Humanity’s Ancient and Epic Battle Against Mosquitoes Continues


Throughout human history, mosquitoes have shaped our lives even when we were not aware. From the age of dinosaurs and still today, the tiny, disease-carrying creatures pack a deadly punch.

Author Timothy C. Winegard claims that mosquitoes have killed more humans than anything else in history – estimating that number to be fifty-two billion. A number too big to fathom. A number that is equal to almost “half of all humans who have ever lived.” His book The Mosquito: A Human History of Our Deadliest Predator frames major historical events in the context of the mosquitoes that dramatically affected them.

How Could Mosquitoes Have Killed 52-Billion Humans?

Many events in human history have some reports of mosquitoes or the diseases that came from them.

Mosquito Winegard references the Scottish voyage of five ships in 1698 attempting to establish a trading hub in Panama. The Scottish colonists were sickened by yellow fever and strains of malaria they were not accustomed to. Dozens began to die each day. Diaries and letters of the account list “mosquitoes, fever, ague(malaria), and death.”

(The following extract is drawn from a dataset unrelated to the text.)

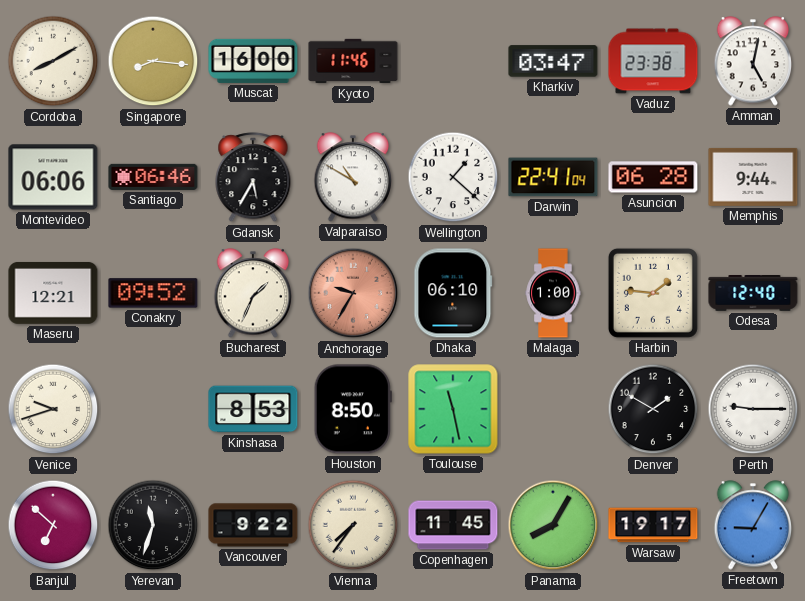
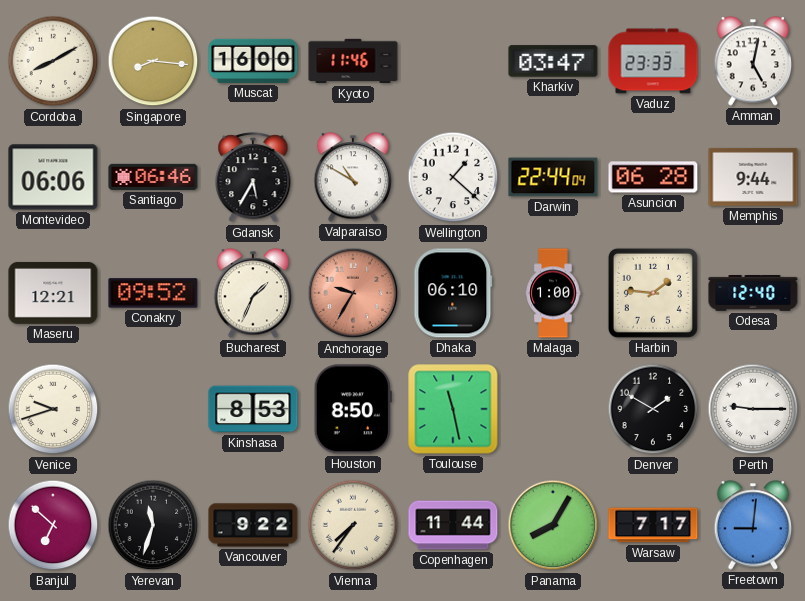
Vaduz: 23:38 -> 23:33
Darwin: 22:41 -> 22:44
Copenhagen: 11:45 -> 11:44
Warsaw: 19:17 -> 7:17
Freetown: 9:05 -> 9:01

After six months about half of the settlers were deceased. The surviving colonists decided to flee, so they boarded their ships and headed north. Unfortunately, they continued to die at a rapid rate. When a relief mission landed in Panama, there was no one left.

Winegard attributes the financial loss from this event with provoking the Scottish to unify with England – resulting in the birth of Great Britain.

Mosquitoes: The Biggest Killer and Military Defense/Curse

In his book, Winegard details many such events of death and despair in areas where mosquitoes were plentiful.

He notes several occasions where invading armies were thwarted by local strains of malaria their immune systems were unable to fight off. So while a town, city, state, or country could be plagued by malaria, that outbreak hurt foreign armies at much greater rates.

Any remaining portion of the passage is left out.